[Records excerpted from a collection]
- Opening Delimiter -

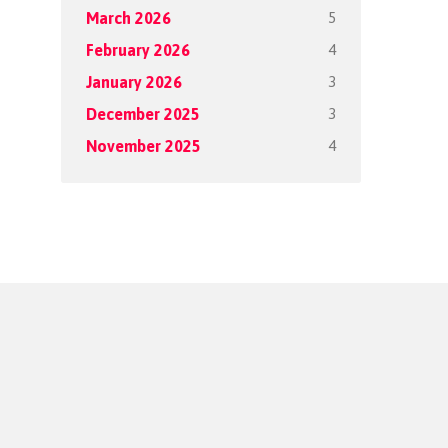
5
March 2026
4
February 2026
3
January 2026
3
December 2025
4
November 2025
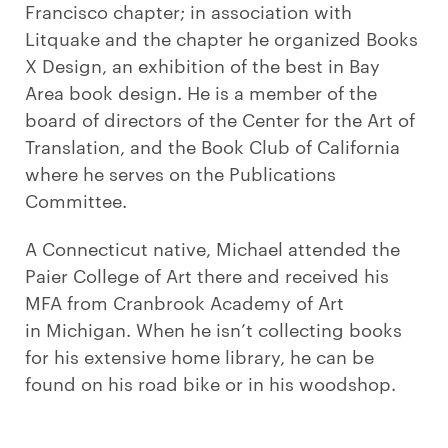
Francisco chapter; in association with
Litquake and the chapter he organized Books
X Design, an exhibition of the best in Bay
Area book design. He is a member of the
board of directors of the Center for the Art of
Translation, and the Book Club of California
where he serves on the Publications
Committee.
A Connecticut native, Michael attended the
Paier College of Art there and received his
MFA from Cranbrook Academy of Art
in Michigan. When he isn’t collecting books
for his extensive home library, he can be
found on his road bike or in his woodshop.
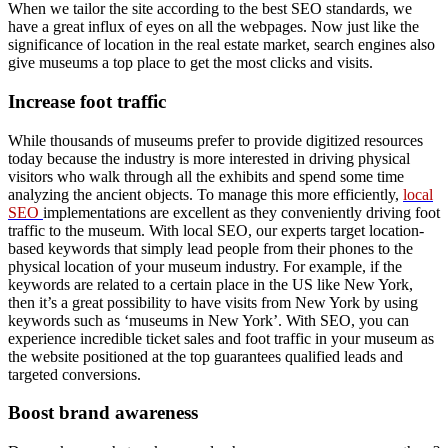
When we tailor the site according to the best SEO standards, we
have a great influx of eyes on all the webpages. Now just like the
significance of location in the real estate market, search engines also
give museums a top place to get the most clicks and visits.
Increase foot traffic
While thousands of museums prefer to provide digitized resources
today because the industry is more interested in driving physical
visitors who walk through all the exhibits and spend some time
analyzing the ancient objects. To manage this more efficiently,
local
SEO
implementations are excellent as they conveniently driving foot
traffic to the museum. With local SEO, our experts target location-
based keywords that simply lead people from their phones to the
physical location of your museum industry. For example, if the
keywords are related to a certain place in the US like New York,
then it’s a great possibility to have visits from New York by using
keywords such as ‘museums in New York’. With SEO, you can
experience incredible ticket sales and foot traffic in your museum as
the website positioned at the top guarantees qualified leads and
targeted conversions.
Boost brand awareness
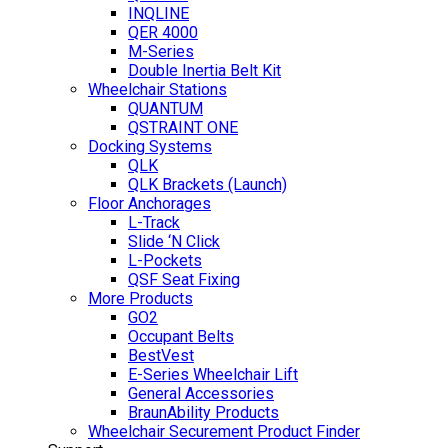
INQLINE
QER 4000
M-Series
Double Inertia Belt Kit
Wheelchair Stations
QUANTUM
QSTRAINT ONE
Docking Systems
QLK
QLK Brackets (Launch)
Floor Anchorages
L-Track
Slide ‘N Click
L-Pockets
QSF Seat Fixing
More Products
GO2
Occupant Belts
BestVest
E-Series Wheelchair Lift
General Accessories
BraunAbility Products
Wheelchair Securement Product Finder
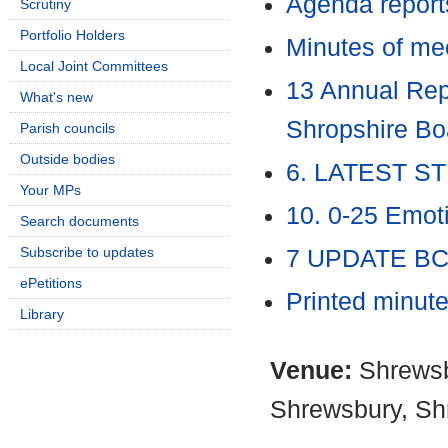
Agenda report
Scrutiny
Portfolio Holders
Minutes of me
Local Joint Committees
13 Annual Repo
What's new
Shropshire B
Parish councils
Outside bodies
6. LATEST ST
Your MPs
10. 0-25 Emot
Search documents
Subscribe to updates
7 UPDATE BC
ePetitions
Printed minut
Library
Venue:
Shrewsb
Shrewsbury, Sh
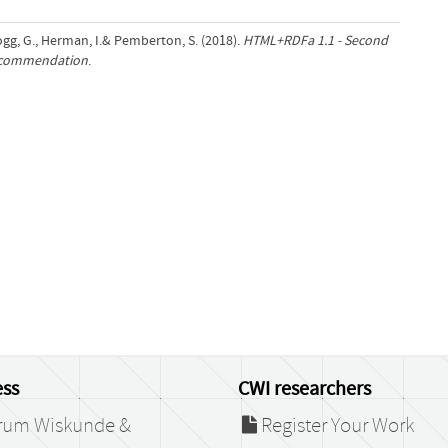
logg, G., Herman, I.& Pemberton, S. (2018).
HTML+RDFa 1.1 - Second
Recommendation
.
ss
CWI researchers
rum Wiskunde &
Register Your Work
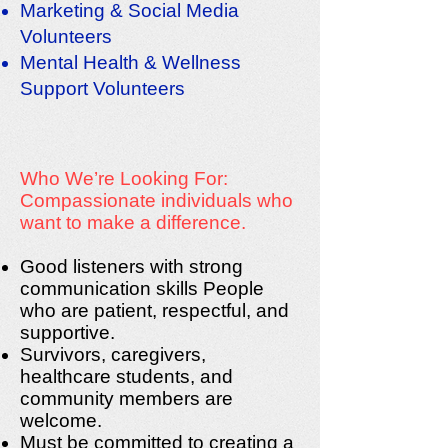
Marketing & Social Media
Volunteers
Mental Health & Wellness
Support Volunteers
Who We’re Looking For:
Compassionate individuals who
want to make a difference.
Good listeners with strong
communication skills People
who are patient, respectful, and
supportive.
Survivors, caregivers,
healthcare students, and
community members are
welcome.
Must be committed to creating a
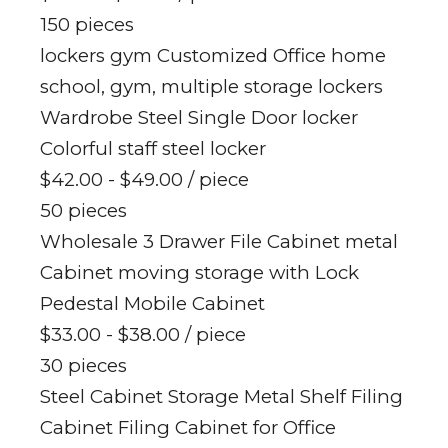
150 pieces
lockers gym Customized Office home
school, gym, multiple storage lockers
Wardrobe Steel Single Door locker
Colorful staff steel locker
$42.00 - $49.00
/ piece
50 pieces
Wholesale 3 Drawer File Cabinet metal
Cabinet moving storage with Lock
Pedestal Mobile Cabinet
$33.00 - $38.00
/ piece
30 pieces
Steel Cabinet Storage Metal Shelf Filing
Cabinet Filing Cabinet for Office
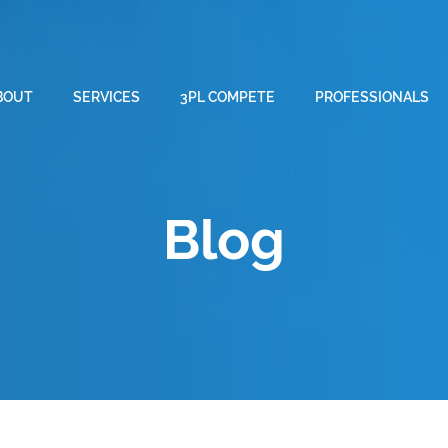
BOUT
SERVICES
3PL COMPETE
PROFESSIONALS
Blog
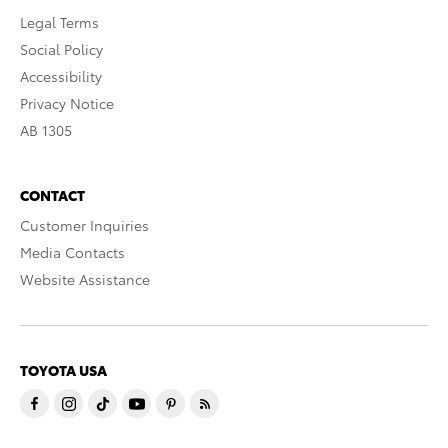
Legal Terms
Social Policy
Accessibility
Privacy Notice
AB 1305
CONTACT
Customer Inquiries
Media Contacts
Website Assistance
TOYOTA USA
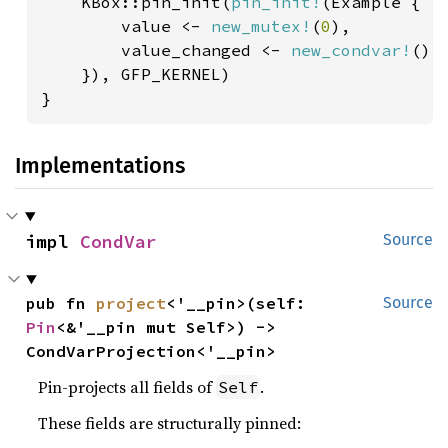
    KBox::pin_init(
pin_init!
(Example {

        value <- 
new_mutex!
(
0
),

        value_changed <- 
new_condvar!
(),

    }), GFP_KERNEL)

}
Implementations
impl 
CondVar
Source
pub fn 
project
<'__pin>(self: 
Source
Pin
<&'__pin mut Self>) -> 
CondVarProjection<'__pin>
Pin-projects all fields of
.
Self
These fields are structurally pinned:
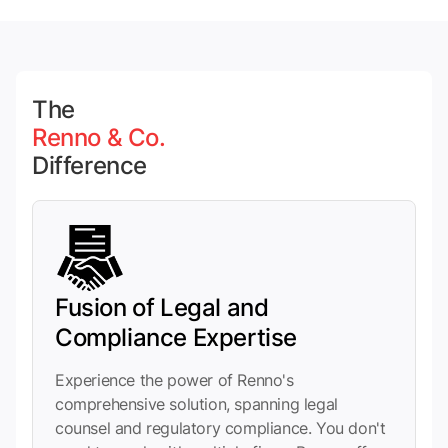
The
Renno & Co.
Difference
Fusion of Legal and
Compliance Expertise
Experience the power of Renno's
comprehensive solution, spanning legal
counsel and regulatory compliance. You don't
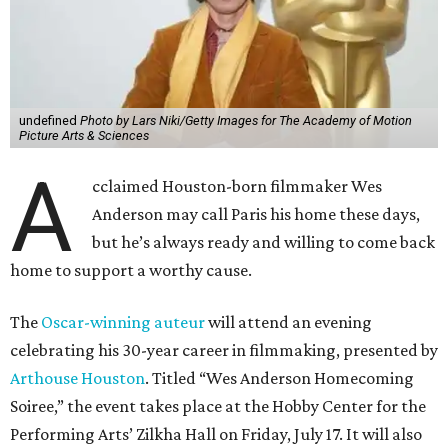
undefined
Photo by Lars Niki/Getty Images for The Academy of Motion
Picture Arts & Sciences
A
cclaimed Houston-born filmmaker Wes
Anderson may call Paris his home these days,
but he’s always ready and willing to come back
home to support a worthy cause.
The
Oscar-winning auteur
will attend an evening
celebrating his 30-year career in filmmaking, presented by
Arthouse Houston
. Titled “Wes Anderson Homecoming
Soiree,” the event takes place at the Hobby Center for the
Performing Arts’ Zilkha Hall on Friday, July 17. It will also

- Closing Delimiter -

▸ EXERCISE OBJECTIVE
Nothing but the lines above from the one that has "Subscribe to updates" down to the one that has "Website Assistance" belongs in the answer, copied exactly, without pictures.

▸ RESPONSE TO THIS TASK
Subscribe to updates
7 UPDATE BC
ePetitions
Printed minut
Library
Venue:
Shrewsb
Shrewsbury, Sh
logg, G., Herman, I.& Pemberton, S. (2018).
HTML+RDFa 1.1 - Second
Recommendation
.
ss
CWI researchers
rum Wiskunde &
Register Your Work
Marketing & Social Media
Volunteers
Mental Health & Wellness
Support Volunteers
Who We’re Looking For:
Compassionate individuals who
want to make a difference.
Good listeners with strong
communication skills People
who are patient, respectful, and
supportive.
Survivors, caregivers,
healthcare students, and
community members are
welcome.
Must be committed to creating a
150 pieces
lockers gym Customized Office home
school, gym, multiple storage lockers
Wardrobe Steel Single Door locker
Colorful staff steel locker
$42.00 - $49.00
/ piece
50 pieces
Wholesale 3 Drawer File Cabinet metal
Cabinet moving storage with Lock
Pedestal Mobile Cabinet
$33.00 - $38.00
/ piece
30 pieces
Steel Cabinet Storage Metal Shelf Filing
Cabinet Filing Cabinet for Office
BOUT
SERVICES
3PL COMPETE
PROFESSIONALS
Blog
Legal Terms
Social Policy
Accessibility
Privacy Notice
AB 1305
CONTACT
Customer Inquiries
Media Contacts
Website Assistance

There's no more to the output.